Digital Reasoning is a communication analytics company that uses machine learning and AI to help its customers address some of the world’s toughest challenges. With customers ranging from law enforcement and intelligence agencies to leading healthcare institutes and top financial firms, the company uses data and powerful machine learning models to uncover fraud, detect cancer, and combat human trafficking. As they set out to explore what a next-generation architecture might look like to address its clients’ complex, high-stakes needs, Digital Reasoning explored Pachyderm to see how version-controlled data and containerized data pipelines would help them achieve explainable, repeatable, scalable data science.
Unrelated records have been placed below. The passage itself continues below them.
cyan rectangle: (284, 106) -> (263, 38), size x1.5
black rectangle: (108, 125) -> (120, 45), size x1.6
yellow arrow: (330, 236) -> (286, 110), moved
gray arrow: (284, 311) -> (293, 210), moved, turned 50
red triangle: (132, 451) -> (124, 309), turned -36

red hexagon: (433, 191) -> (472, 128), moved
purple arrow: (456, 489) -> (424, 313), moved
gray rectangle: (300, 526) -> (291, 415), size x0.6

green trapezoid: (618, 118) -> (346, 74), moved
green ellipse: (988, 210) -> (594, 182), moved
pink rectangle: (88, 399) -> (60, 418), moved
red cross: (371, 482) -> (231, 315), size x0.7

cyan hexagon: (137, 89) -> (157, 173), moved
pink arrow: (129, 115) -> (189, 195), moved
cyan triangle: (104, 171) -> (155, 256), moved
“In one day, we ended up automating the entire process all the way to the reporting. The data preprocessing, the hyperparameter search, model tuning, model selection, and even some of the inference testing were all automated using Pachyderm.”
- Jimmy Whitaker
Manager of Applied Research
To deliver highly effective machine learning solutions to its customers, Digital Reasoning must process large volumes of disparate, disorganized, and seemingly unrelated information that constantly changes. Jimmy Whitaker, Manager of Applied Research, and his team use this data to develop complex models that detect key patterns and information in the sprawling array of intangible connections between people, places, and events. The team must constantly balance the opportunity cost between agility at scale with the overhead of communications when they collaborate with clients. They need an architecture that can deliver machine learning models that are both explainable and easily reproducible.
During an internal hackathon, Whitaker, a group of Digital Reasoning developers, and an intern set out to build the next-generation architecture for the company’s deep learning workloads. The team sought to accomplish two goals: (1) find a way to make their constantly changing data behave in the same version-controlled manner as code and (2) use the latest scalable infrastructure possible. The Digital Reasoning team selected Kubernetes to address scalable infrastructure. For its data science platform, it chose Pachyderm.
Using Pachyderm and Kubernetes, the team built scalable, repeatable, and explainable data science pipelines in just one day. Pachyderm enables the team to continuously ingest its constantly changing data end-to-end — with complete provenance and without sacrificing agility.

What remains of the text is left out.